START Dataset content
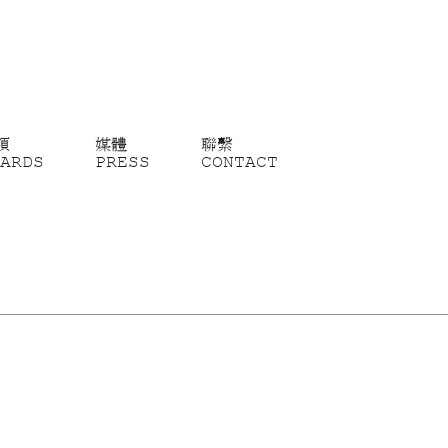
項
媒體
聯繫
ARDS
PRESS
CONTACT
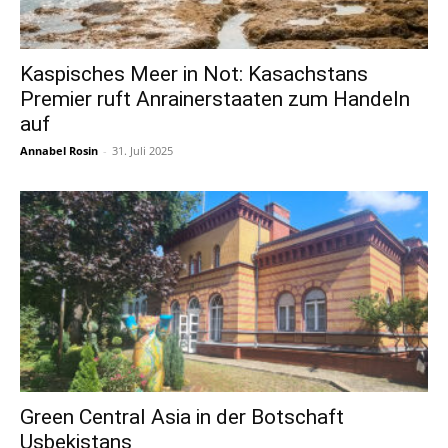
Kaspisches Meer in Not: Kasachstans
Premier ruft Anrainerstaaten zum Handeln
auf
Annabel Rosin
-
31. Juli 2025
Green Central Asia in der Botschaft
Usbekistans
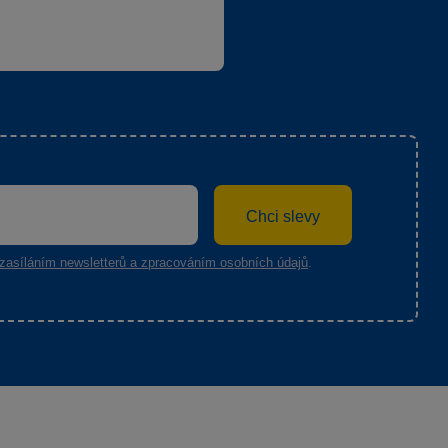
Chci slevy
zasíláním newsletterů a zpracováním osobních údajů
.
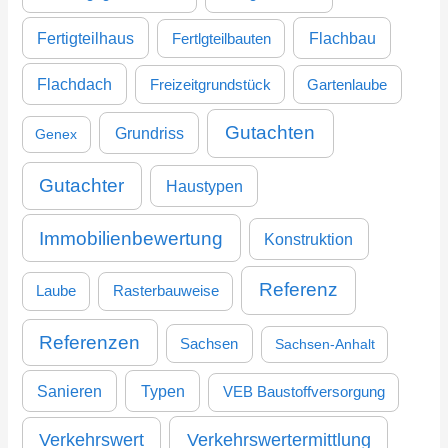
Fertigteilhaus
Flachbau
Fertlgteilbauten
Flachdach
Freizeitgrundstück
Gartenlaube
Gutachten
Grundriss
Genex
Gutachter
Haustypen
Immobilienbewertung
Konstruktion
Referenz
Laube
Rasterbauweise
Referenzen
Sachsen
Sachsen-Anhalt
Sanieren
Typen
VEB Baustoffversorgung
Verkehrswertermittlung
Verkehrswert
END Dataset content
The records must be copied with no word altered, and without their pictures.

Solution to the problem>
項
媒體
聯繫
ARDS
PRESS
CONTACT
Kaspisches Meer in Not: Kasachstans
Premier ruft Anrainerstaaten zum Handeln
auf
Annabel Rosin
-
31. Juli 2025
Green Central Asia in der Botschaft
Usbekistans
Chci slevy
zasíláním newsletterů a zpracováním osobních údajů
.
Fertigteilhaus
Flachbau
Fertlgteilbauten
Flachdach
Freizeitgrundstück
Gartenlaube
Gutachten
Grundriss
Genex
Gutachter
Haustypen
Immobilienbewertung
Konstruktion
Referenz
Laube
Rasterbauweise
Referenzen
Sachsen
Sachsen-Anhalt
Sanieren
Typen
VEB Baustoffversorgung
Verkehrswertermittlung
Verkehrswert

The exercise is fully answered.